Roger Ebert loves Crash and he makes it clear why. It’s a modern day Dickens novel unwrapping in a movie. It’s generated letters to him from sincere people who say the movie made them think. It has the power to change our perceptions and make the world a better place.
And all those reasons above are why Crash makes me puke. It tries to be Dickens, but even in a Dickens novel you had a backbone. The story may have weaved in and out of various aspects of society and involved some deus ex machina coincidences, but they were centered around a main character or around a narrator that could see the forest for the trees.
Crash is a periphery without a center, all moth and no flame. It doesn’t provide perspective on events but rather a sort of omniscence that makes every character almost the same weight in terms of empathy. In other words, we understand everyone and no one in this film. Everyone is motivated to survive, and racism is just a tool for survival. It’s almost like watching the Discovery channel and hearing “from the dawn of time, man has invented fire, the wheel, the alphabet, and racism.”
But what about those lovely people writing about how the film is making them consider their bigotry? Well, I can’t argue against that per se as there are genuine people who don’t face other ethnicity or races on a daily basis and racism is something so ingrained it takes effort to think about it. I don’t begrudge them this film.
What I do begrudge however is Ebert using them to say that a film is good. I couldn’t care less if Ebert’s readers wrote him about how wonderful a film he recommended to them made them better people. That may well serve his ego, but it has little to do with filmmaking. And it points to one of the worst offenses in film critique: letting the tail wag the dog. It’s hard for me to believe that Ebert isn’t swayed by his readership to give gushingly positive reviews to movies that he feels they can use to better society. It is sanctimonious, and it has nothing to do with film. It more resembles politics, where they use a poll to determine what the public wants and then play to their base.
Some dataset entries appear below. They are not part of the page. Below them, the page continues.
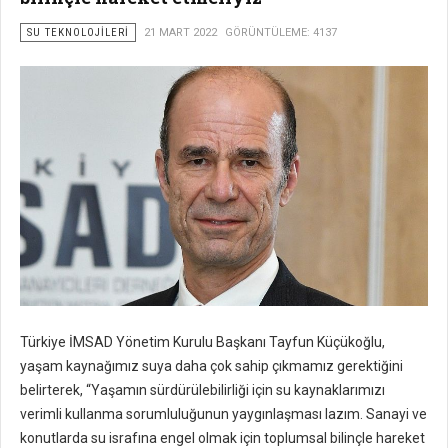
SU TEKNOLOJILERI
21 MART 2022
GÖRÜNTÜLEME: 4137
Türkiye İMSAD Yönetim Kurulu Başkanı Tayfun Küçükoğlu,
yaşam kaynağımız suya daha çok sahip çıkmamız gerektiğini
belirterek, “Yaşamın sürdürülebilirliği için su kaynaklarımızı
verimli kullanma sorumluluğunun yaygınlaşması lazım. Sanayi ve
konutlarda su israfına engel olmak için toplumsal bilinçle hareket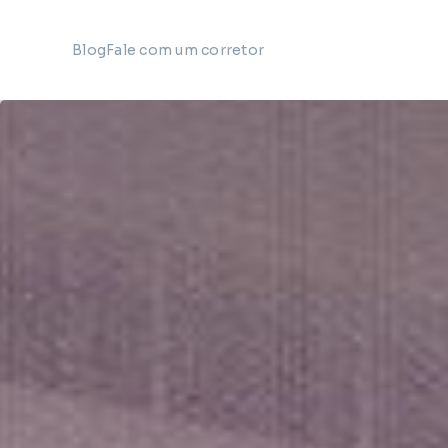
Blog
Fale com um corretor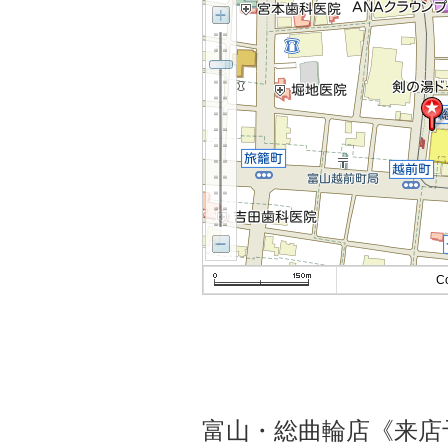
C
富山・総曲輪店《来店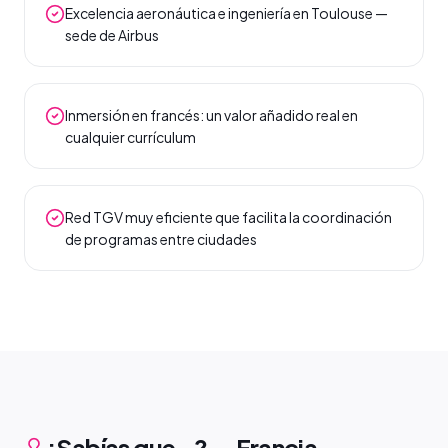
Excelencia aeronáutica e ingeniería en Toulouse —
sede de Airbus
Inmersión en francés: un valor añadido real en
cualquier currículum
Red TGV muy eficiente que facilita la coordinación
de programas entre ciudades
¿Sabías que…? — Francia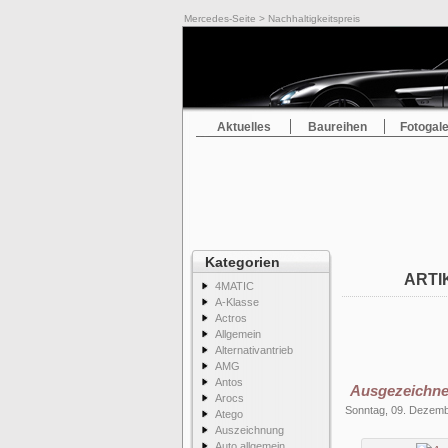
Mercedes-Seite
> Nachhaltigkeitspreis
Aktuelles
Baureihen
Fotogale
Kategorien
ARTI
4MATIC
A-Klasse
Actros
Allgemein
Alternativantrieb
AMG
Antos
Ausgezeichnet
Arocs
Sonntag, 09. Dezem
Atego
Auszeichnung
Auto allgemein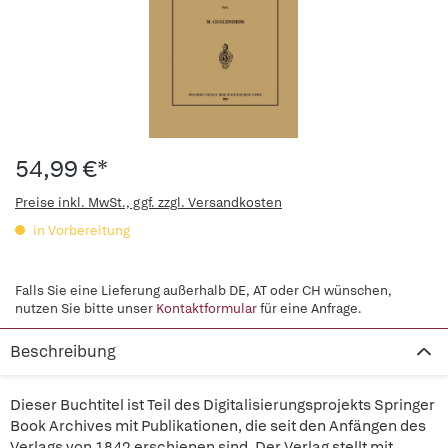
54,99 €*
Preise inkl. MwSt., ggf. zzgl. Versandkosten
in Vorbereitung
Falls Sie eine Lieferung außerhalb DE, AT oder CH wünschen,
nutzen Sie bitte unser
Kontaktformular
für eine Anfrage.
Beschreibung
Dieser Buchtitel ist Teil des Digitalisierungsprojekts Springer
Book Archives mit Publikationen, die seit den Anfängen des
Verlags von 1842 erschienen sind. Der Verlag stellt mit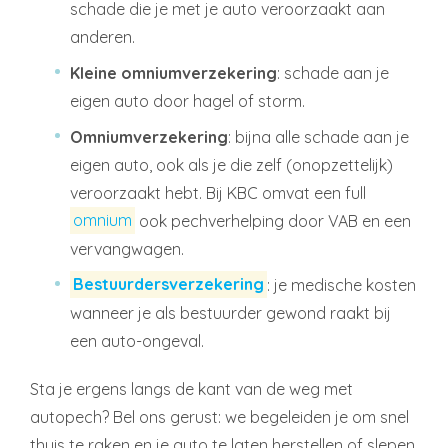
schade die je met je auto veroorzaakt aan
anderen.
Kleine omniumverzekering
: schade aan je
eigen auto door hagel of storm.
Omniumverzekering
: bijna alle schade aan je
eigen auto, ook als je die zelf (onopzettelijk)
veroorzaakt hebt. Bij KBC omvat een full
omnium
ook pechverhelping door VAB en een
vervangwagen.
Bestuurdersverzekering
: je medische kosten
wanneer je als bestuurder gewond raakt bij
een auto-ongeval.
Sta je ergens langs de kant van de weg met
autopech? Bel ons gerust: we begeleiden je om snel
thuis te raken en je auto te laten herstellen of slepen.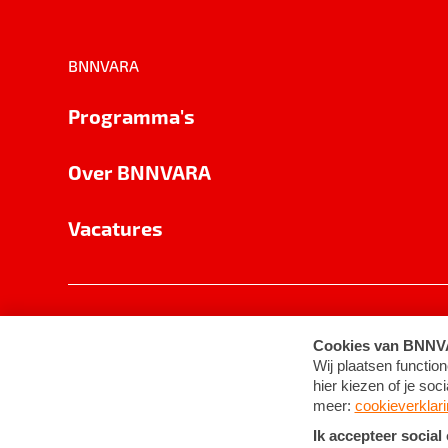
BNNVARA
Programma's
Over BNNVARA
Vacatures
Privacy
Cookie-instellingen
Algemene 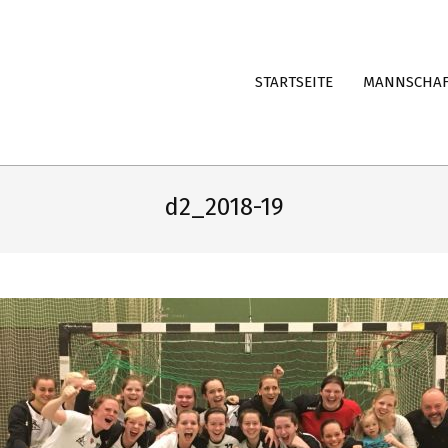
STARTSEITE
MANNSCHA
d2_2018-19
But for the sake of argument let’s say that Crash should be considered a good, even great, film for getting its viewers to identify the green little racist demons inside themselves, it would still be bad. Why? Because Crash ironically is not a film against racism.
I know this is shocking to some of you who considered Crash to be a standard “racism is bad” liberal-guilt jerk off. But the way I see it, Crash says something subtlely different. It says “racism makes the world go ’round.” It says “racism is a fact of life and can even be useful.” It says “we must learn to co-exist with racism and channel it into our lives.” Throughout the film, our characters go from being racistor to being the racistee and back again.
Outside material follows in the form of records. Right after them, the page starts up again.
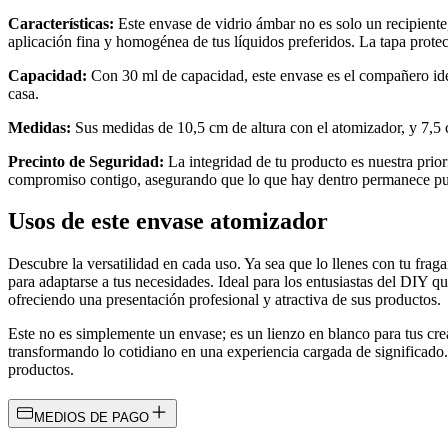
Características:
Este envase de vidrio ámbar no es solo un recipiente
aplicación fina y homogénea de tus líquidos preferidos. La tapa prote
Capacidad:
Con 30 ml de capacidad, este envase es el compañero idea
casa.
Medidas:
Sus medidas de 10,5 cm de altura con el atomizador, y 7,5 c
Precinto de Seguridad:
La integridad de tu producto es nuestra prior
compromiso contigo, asegurando que lo que hay dentro permanece puro 
Usos de este envase atomizador
Descubre la versatilidad en cada uso. Ya sea que lo llenes con tu fraga
para adaptarse a tus necesidades. Ideal para los entusiastas del DIY 
ofreciendo una presentación profesional y atractiva de sus productos.
Este no es simplemente un envase; es un lienzo en blanco para tus cre
transformando lo cotidiano en una experiencia cargada de significado
productos.
MEDIOS DE PAGO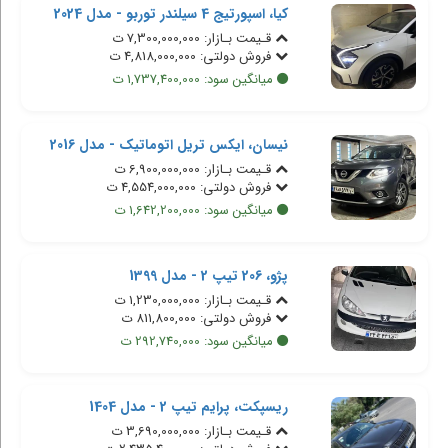
کیا، اسپورتیج 4 سیلندر توربو - مدل 2024
قـیمت بـازار: 7,300,000,000 ت
فروش دولتی: 4,818,000,000 ت
میانگین سود: 1,737,400,000 ت
نیسان، ایکس تریل اتوماتیک - مدل 2016
قـیمت بـازار: 6,900,000,000 ت
فروش دولتی: 4,554,000,000 ت
میانگین سود: 1,642,200,000 ت
پژو، 206 تیپ 2 - مدل 1399
قـیمت بـازار: 1,230,000,000 ت
فروش دولتی: 811,800,000 ت
میانگین سود: 292,740,000 ت
ریسپکت، پرایم تیپ 2 - مدل 1404
قـیمت بـازار: 3,690,000,000 ت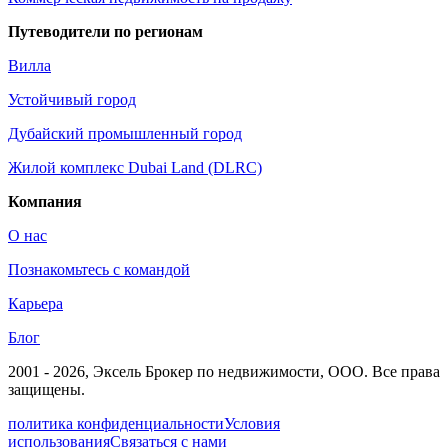
Путеводители по регионам
Вилла
Устойчивый город
Дубайский промышленный город
Жилой комплекс Dubai Land (DLRC)
Компания
О нас
Познакомьтесь с командой
Карьера
Блог
2001 - 2026
, Эксель Брокер по недвижимости, ООО. Все права
защищены.
политика конфиденциальности
Условия
использования
Связаться с нами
The one moment that most people say was powerful is when Matt Dillon’s racist cop saves Thandie Newton’s rich black girl who was molested by said cop. The problem with this moment though is indicative of what’s wrong with the film. Dillon’s act of rescue doesn’t really redeem him in any way, but just is part of his job. In other words, there are moments that require him to turn off his racism and during those moments he can be a perfect gentleman.
Why? Because racism in an emergency situation like that isn’t practical, not because he renounced racism. This one act doesn’t really forgive him of his past crimes in anyway. In fact, since he must rescue Newton as she helplessly sits in an overturned vehicle, Dillon still is exercising his power over her, except it helps her too. The fact that it is filmed and edited together so orgasmically (the slow-mo explosion is ejaculatory) makes it still feel sexualized. And after the amazing rescue, Dillon’s character walks away from the scene and is done…never to really ponder himself what the hell happened.
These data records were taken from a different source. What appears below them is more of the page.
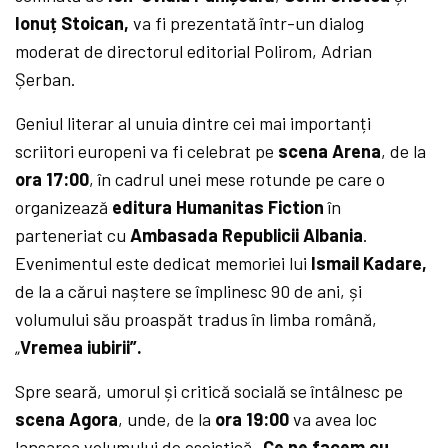
Ionuț Stoican,
va fi prezentată într-un dialog
moderat de directorul editorial Polirom, Adrian
Șerban.
Geniul literar al unuia dintre cei mai importanți
scriitori europeni va fi celebrat pe
scena Arena
, de la
ora 17:00
, în cadrul unei mese rotunde pe care o
organizează
editura Humanitas Fiction
în
parteneriat cu
Ambasada Republicii Albania
.
Evenimentul este dedicat memoriei lui
Ismail Kadare,
de la a cărui naștere se împlinesc 90 de ani, și
volumului său proaspăt tradus în limba română,
„
Vremea iubirii”.
Spre seară, umorul și critică socială se întâlnesc pe
scena Agora
, unde, de la
ora 19:00
va avea loc
lansarea volumului de eseistică
„Ce ne facem cu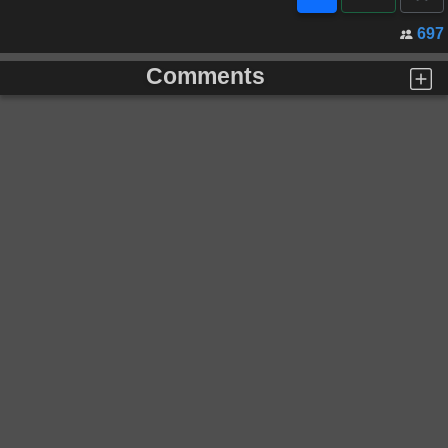
697
Comments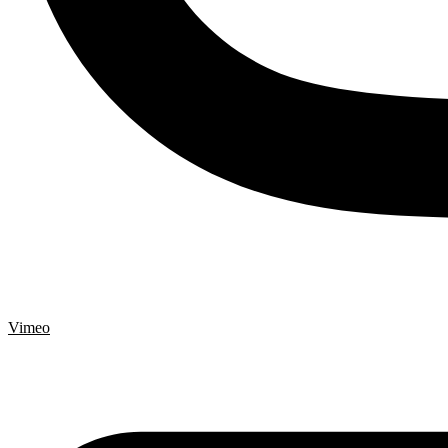
Vimeo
There may be something I’m missing and I hope someone can set me straight if this is true. But the fact is if I wrote Ebert a letter about Crash, it would read something like this:
“Dear Roger, Crash is a film about my hometown of Los Angeles. I both love and hate it here, but everyday racism is not one of my problems. I am Chinese-American mind you and get treated a certain way based on the way I look. But the film Crash fails to mention the difficulties that my fellow Asian Americans face (the Asian people in Crash are shown to be immigrants and not assimilated). In addition, the film made me angry. Not at myself though, but at the filmmaker Paul Haggis. He has crafted a film that has unfortunately helped generate the perception that racism is a healthy mode of thinking. He doesn’t argue for civility, but rather that people express their racism openly so as to clear the air. After all, if you are racist, isn’t it just cowardly if you don’t act on it? In short, Crash made me want to beat up some immigrants.”
March 17th, 2006 at 5:10 am
I’ve been reading your thoughts on Crash and I don’t fully agree with them. I think the few scenes with Asian Americans were the most insightful of the superficial racist movie. The scene where an Asian American is selling Asian immigrants to another Asian man, speaks of the tension not only between Asians and non, but within the Asian community. Can a person say Asian enough times in one sentence? I thought the whole movie was superficial and lacking meaning. It should have just stuck to one story line and looked deeper into its racial roots.